In his continued effort to understand how tattoos and other forms of body modification "make" the people who wear them, Krutak has acquired many traditional tattoos including hand-tapped work from the Iban of Borneo, Kalinga of the Philippines, Mentawai of Indonesia; hand-poked art from Theravada Buddhist monks in Thailand; and hand-pricked designs from the Kayabi of the Brazilian Amazon. He also wears approximately one thousand razor and knife-cut scars across his body received from other groups like the Kaningara of Papua New Guinea, Bétamaribé of Benin, the Hamar of Ethiopia, and the Makonde of Mozambique.
Krutak's tattoo research is regularly published internationally in magazines TätowierMagazin (Germany), Total Tattoo (UK) and Skin & Ink Magazine (USA). In September 2012, Lars' new book Magical Tattoos and Scarification: Spiritual Skin. Wisdom. Healing. Shamanic Power. Protection (ISBN 9783943105117) was released by Edition Reuss. This photographic masterwork explores the secret world of magical tattooing and scarification across the tribal world. Based on one decade of Dr. Krutak's field research among animistic and shamanic societies of Asia, Africa, the Americas, and Melanesia, Magical Tattoos and Scarification journeys into highly sacred territory to reveal how people utilize ritual body modification to enhance their access to the supernatural.
In 2013, Krutak’s new work on Native American tattooing (i.e., Great Plains and Eastern Woodlands regions) was published by the University of Texas Press in the book Drawing With Great Needles: Ancient Tattoo Traditions of Eastern North America (Aaron Deter-Wolf and Carol Diaz-Granados, eds).

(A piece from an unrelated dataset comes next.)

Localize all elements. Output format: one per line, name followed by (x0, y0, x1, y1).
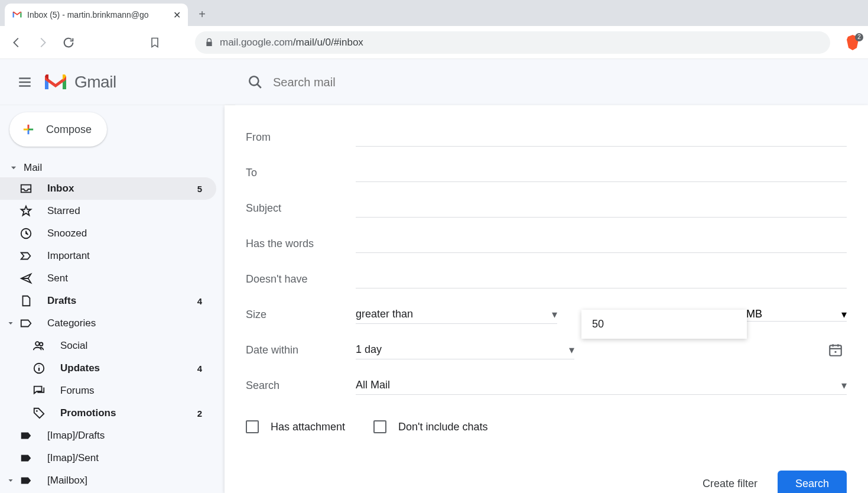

Also that year, Krutak's research on ancient and contemporary practices of medicinal tattooing (including evidence on mummies) was published in the book "Tattoos and Body Modification in Antiquity" (Zurich Studies in Archaeology 9), edited by Philippe Della Casa and Constanze Witt.
Krutak's research on the history of Native North American tattoo, including contemporary revitalization movements, was published in the 2014 book "Tattoo Traditions of Native North America: Ancient and Contemporary Expressions of Identity" distributed by the University of Washington Press.